Second, we must know our history because we must know how very different the world is today than it was 50 years ago. Israel today is not the Israel of 1967 and that is exactly the point. The question of Israel’s policies toward the settlements, toward nurturing a two-state solution, are questions whose answers lie in large part but not entirely in Israel’s hands. Israel must be cautious lest, Samson-like, it cause the edifice to tumble down upon itself. To insist on framing our present moment as akin to 1967 is to do ourselves an intellectual and moral disservice in that it provides Israel a free pass on the manifold challenges presently on its docket. If we truly want our children to see an Israel at peace with her neighbors, then both Israel and the pro-Israel community must stop viewing the world through the prism of 1967, 1938, Masada and otherwise.

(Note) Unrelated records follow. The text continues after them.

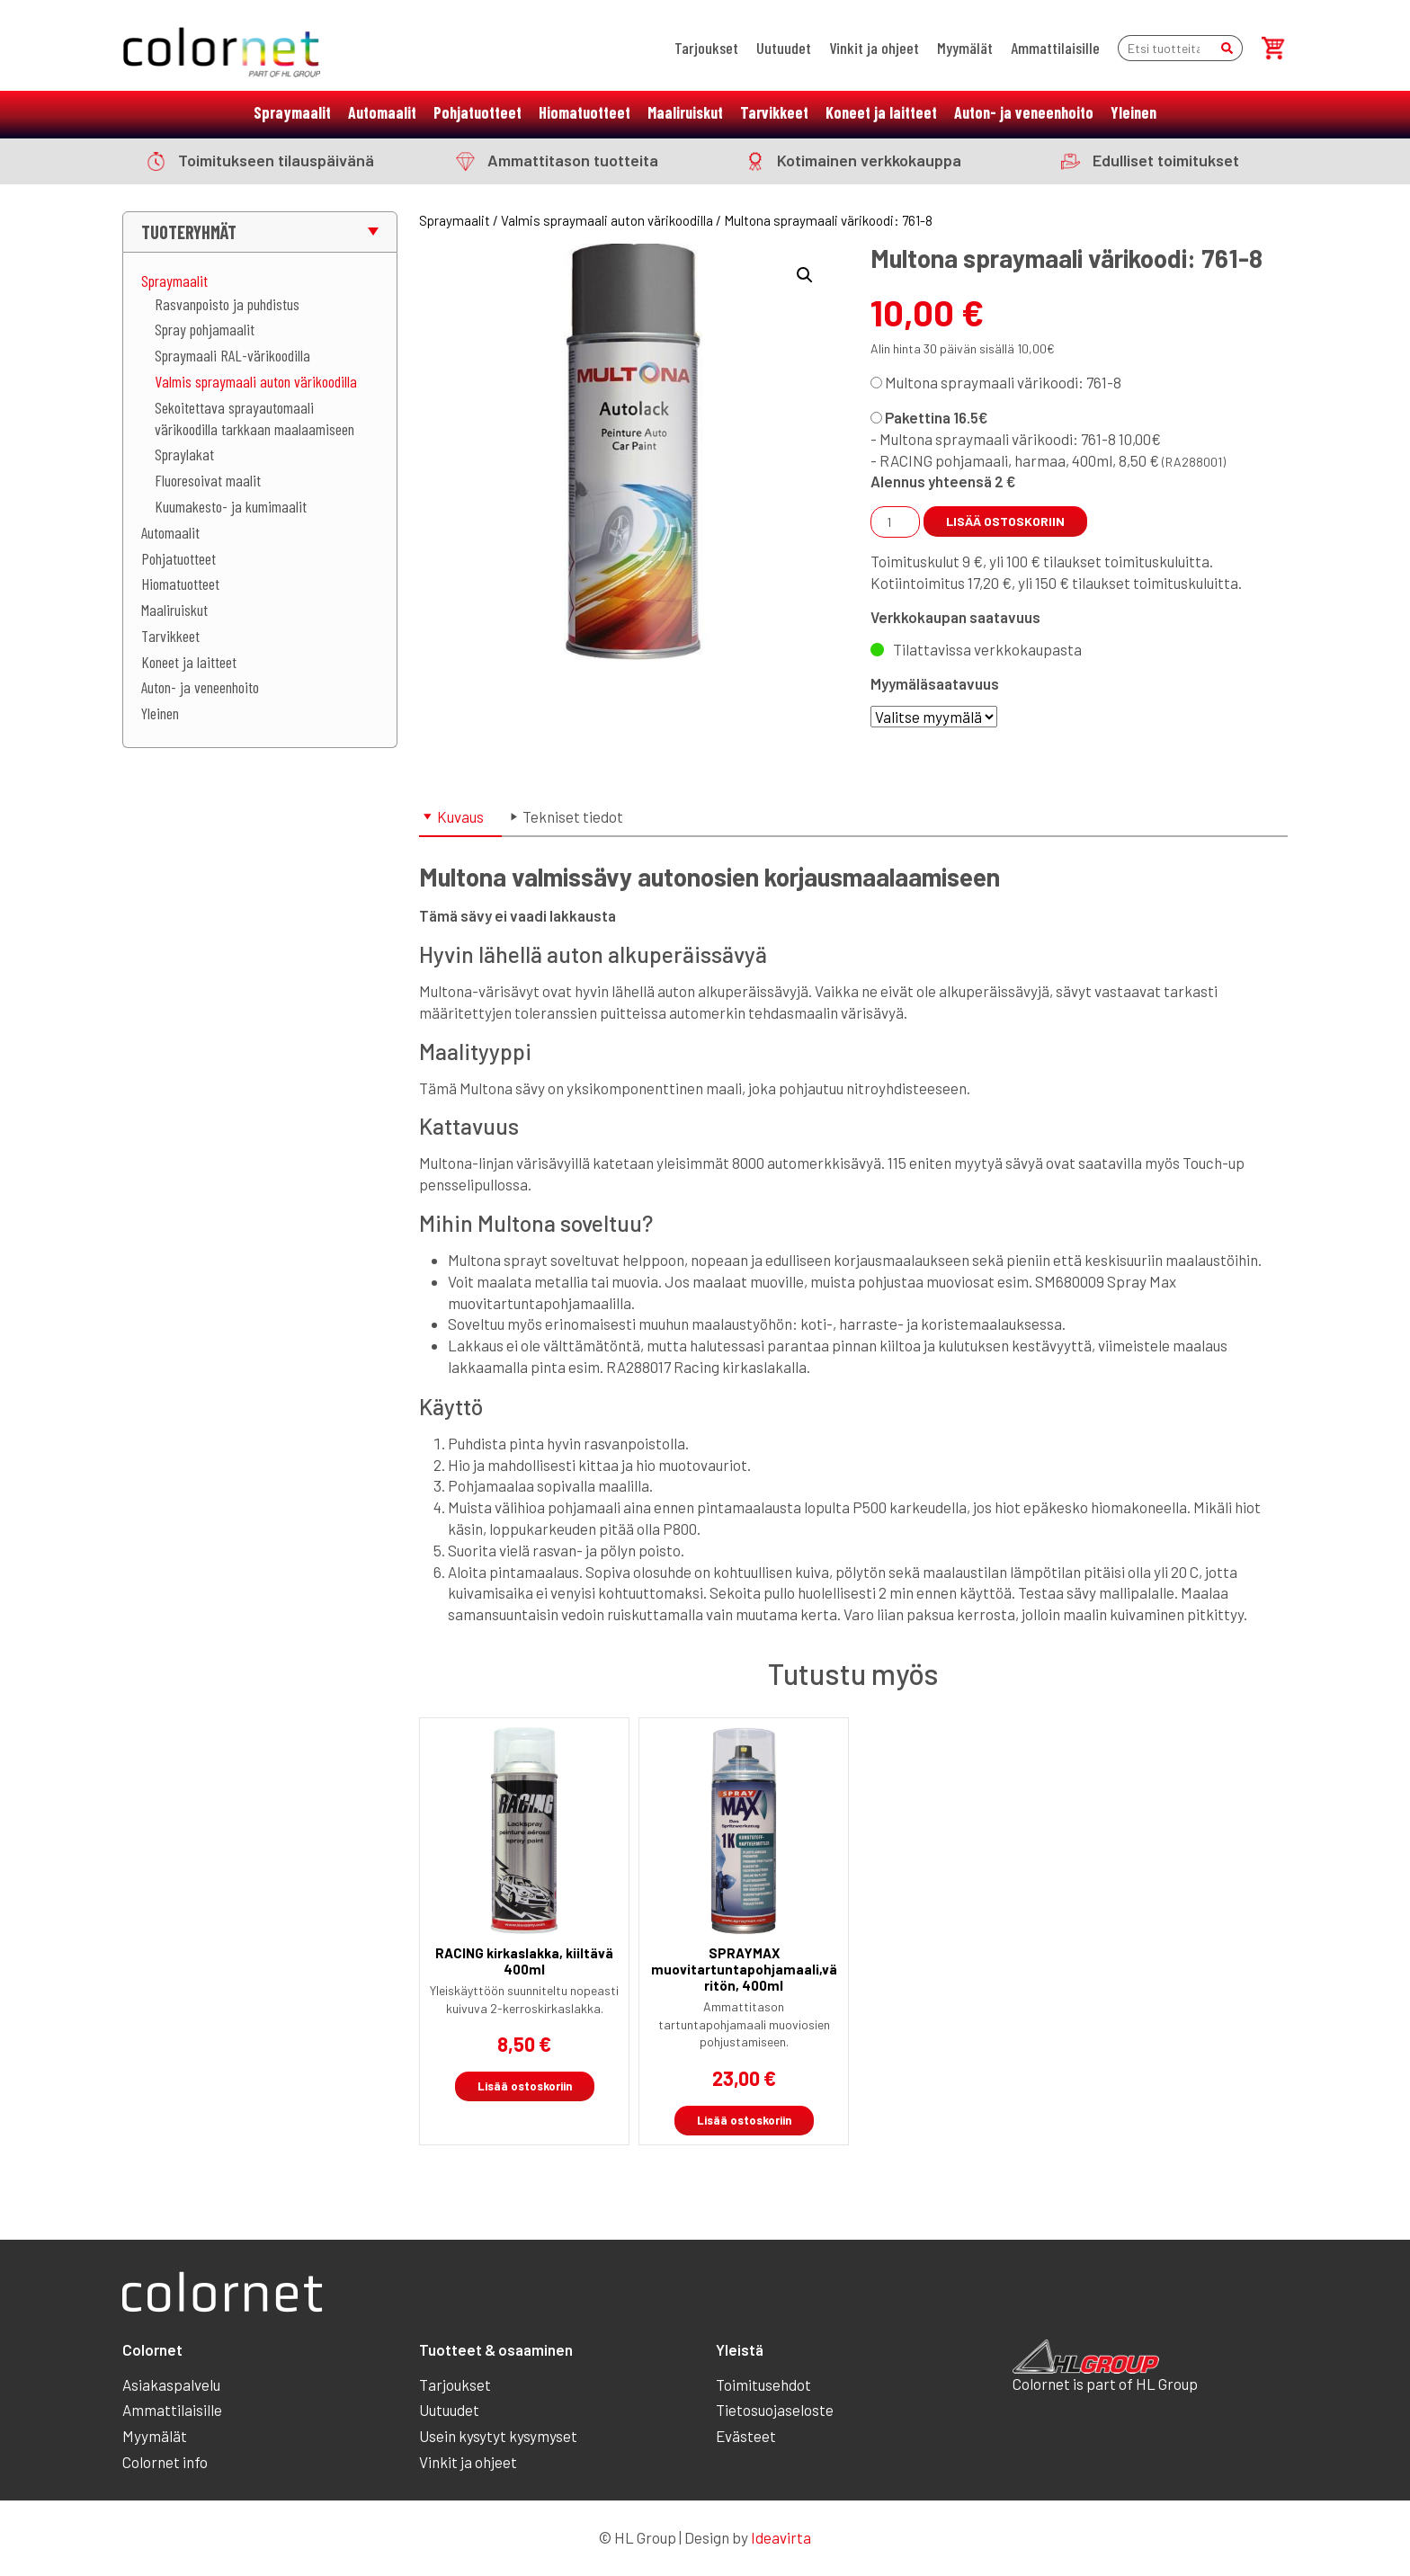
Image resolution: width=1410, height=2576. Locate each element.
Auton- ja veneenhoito (1023, 112)
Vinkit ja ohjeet (874, 48)
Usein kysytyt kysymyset (498, 2436)
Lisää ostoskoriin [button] (524, 2086)
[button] (805, 275)
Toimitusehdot (763, 2384)
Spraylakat (184, 454)
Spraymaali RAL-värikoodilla (232, 355)
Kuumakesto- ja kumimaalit (231, 506)
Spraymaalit (292, 112)
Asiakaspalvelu (171, 2384)
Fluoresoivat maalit (208, 480)
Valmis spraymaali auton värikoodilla (256, 381)
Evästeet (746, 2436)
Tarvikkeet (774, 112)
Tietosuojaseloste (775, 2410)
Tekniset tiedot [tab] (572, 816)
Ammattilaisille (1055, 48)
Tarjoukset (706, 48)
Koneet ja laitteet (881, 112)
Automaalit (382, 112)
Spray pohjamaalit (204, 329)
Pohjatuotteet (477, 112)
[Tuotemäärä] (895, 522)
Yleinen (1133, 112)
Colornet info (165, 2462)
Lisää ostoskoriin (1005, 521)
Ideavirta (781, 2537)
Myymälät (965, 48)
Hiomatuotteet (584, 112)
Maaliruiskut (685, 112)
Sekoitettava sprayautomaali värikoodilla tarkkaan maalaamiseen (254, 418)
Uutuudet (783, 48)
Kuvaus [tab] (460, 816)
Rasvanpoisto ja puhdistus (227, 304)
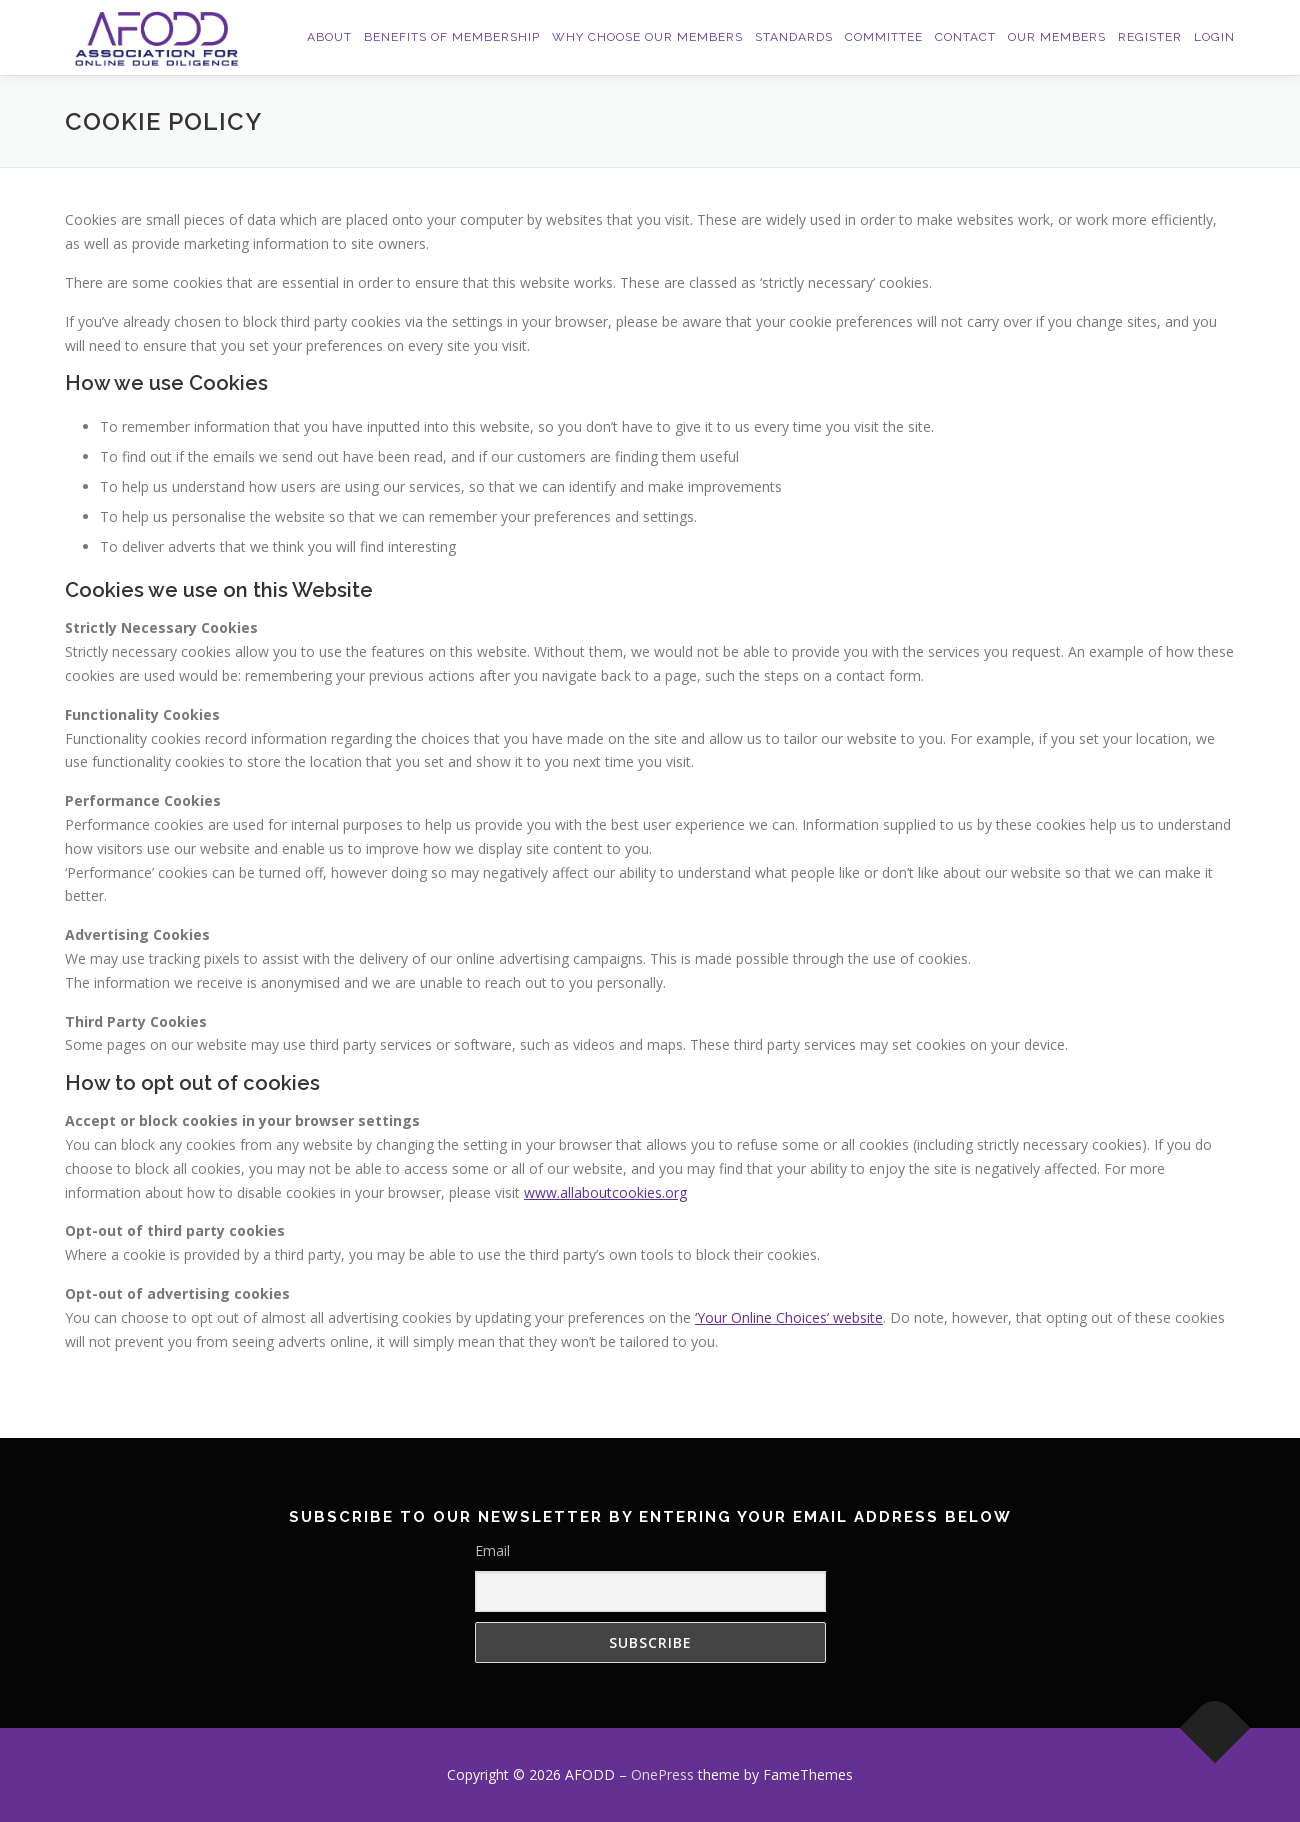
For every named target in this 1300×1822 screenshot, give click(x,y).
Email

Most of all, as Jews we must know and tell our history because it is in the repeated engagement of our narrative that our story is transformed into memory. This is the secret sauce of Jewish identity. That moment when our history, joyous or somber, redemptive or calamitous, becomes collective memory, for it is at that moment that we ourselves are written into the story of our people. On this momentous anniversary, it is incumbent upon us to remember history, to make that history memory and to weave ourselves into the eternal tapestry of Jewish identity. Last Wednesday morning at about 3:30 a.m., my daughter and her friends walked to Jerusalem’s Old City in order to celebrate Shavuot. As they neared the Jewish Quarter, the crowds swelled and with the first rays of sunlight, they arrived en masse at the Western Wall.
At the egalitarian section my daughter chanted Torah, read from the book of Ruth and, in the midst of a mixed multitude of secular and religious Jews, felt joy and appreciation for the gift of being able to do that which Jews had longed to do for thousands of years – what her grandfather had done 50 years ago to the very day.
Today I think of the golden sunrises my father and daughter witnessed standing at the Western Wall and I wonder. I wonder if the thought ever crossed my father’s mind in 1967 that one day a granddaughter of his would stand in that very place 50 years henceforth. I wonder if my daughter could imagine what it must have been like for her grandfather to have stood at there on that historic Shavuot of liberation 50 years prior. I wonder if their ancestors, exiled for thousands of years, could have ever imagined that their descendants would one day would rejoice in this “solitary city in whose heart lies a wall.”
And then I begin to dream, not about the past – but about the future. I dream of a day 50 years from now when one of my grandchildren will stand at the Western Wall in a Jerusalem undisturbed, in a Jewish state living at peace with her neighbors. It is a day for which I dream, a day for which I pray, a day for which we must all commit to working toward. No different than generations before, as Diaspora Jews we must always be ready to step up for Israel. That day, that golden sunrise signaling a new era is not yet here. Like the Jerusalem of Gold, its outline sits on the horizon just beyond our reach. And yet, in the darkness of the night its distant light beckons us to draw near, as we ever so slowly approach to greet the dawn.
The author is a rabbi at the Park Avenue Synagogue in New York.